The South African playwright Athol Fugard had to deal with thoughts of abandoning his country in the last years of apartheid, and many of those issues are brought to life in Ensemble Theatre's Sorrows and Rejoicings. The deceptively simple premise is that three women in Afrikaner poet Dawid Olivier's life have gathered, just after his funeral, at his home in the small town of Karoo. Sick with leukemia, Dawid had recently returned from his exile in London to spend his last days in his home on the veldt.

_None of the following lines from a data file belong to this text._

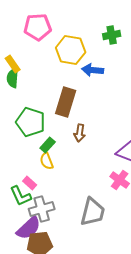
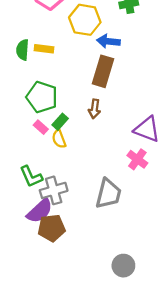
yellow rectangle: (13, 64) -> (44, 49), moved, turned -48
brown rectangle: (66, 102) -> (103, 71), moved
pink rectangle: (30, 183) -> (41, 127), moved

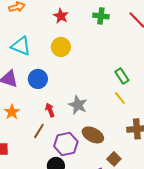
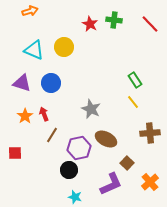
red star: (61, 16) -> (90, 24), moved
yellow circle: (61, 47) -> (64, 47), moved
red arrow: (50, 110) -> (44, 114), moved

As it turns out, though, his wife Allison, an Englishwoman, and the black servant Marta have a lot in common. Dawid and Marta had an affair extending over many years, and it resulted in Rebecca, the 18-year-old woman who's also in the room. As Dawid is seen in flashback scenes, much is divulged about his past and his relationships with these women: Marta and Allison still quietly pine for him, while Rebecca harbors deep resentment. Indeed, she spends the first hour of this 90-minute work standing and glowering at her mother and Allison in silence.
Directed with a profound sense of stillness and compassion by Licia Colombi, Sorrows explores just how crippling the poet's exile became. Unable to publish or speak under the repressive regime of South Africa, Dawid fled to London, where he met Allison. But without the creative fuel of his homeland, his writing "dried up and clotted like the blood in the veins of a dead man." So he turned to drink and, even though he has the passport to return, he's too ashamed to make the trip until death is imminent.
Marta and Allison get on surprisingly well, once they get past their initial awkwardness. But the play truly comes alive when Rebecca finally lashes out at her mother for forcing her to deny that Dawid was her father and for obsequiously polishing her lover's furniture with her tears.
Ensemble's potent cast includes Robert Hawkes as a thoroughly believable Dawid, appearing at various stages of the man's life and making each era ring true. His scene with Allison (a prim but proud Elizabeth Townsend), drunkenly lamenting his inability to catch even one housefly in dreary London, when they abounded in his hometown, perfectly captures the man's lonely detachment from his geography, his muse.
Also excellent are Renee Matthews-Jackson as the volatile Rebecca and Sonia Bishop as the long-suffering Marta. Even though Bishop could put more passion into the remembered moments, this is a play that pulses with the humanity of loves lost and no longer recoverable.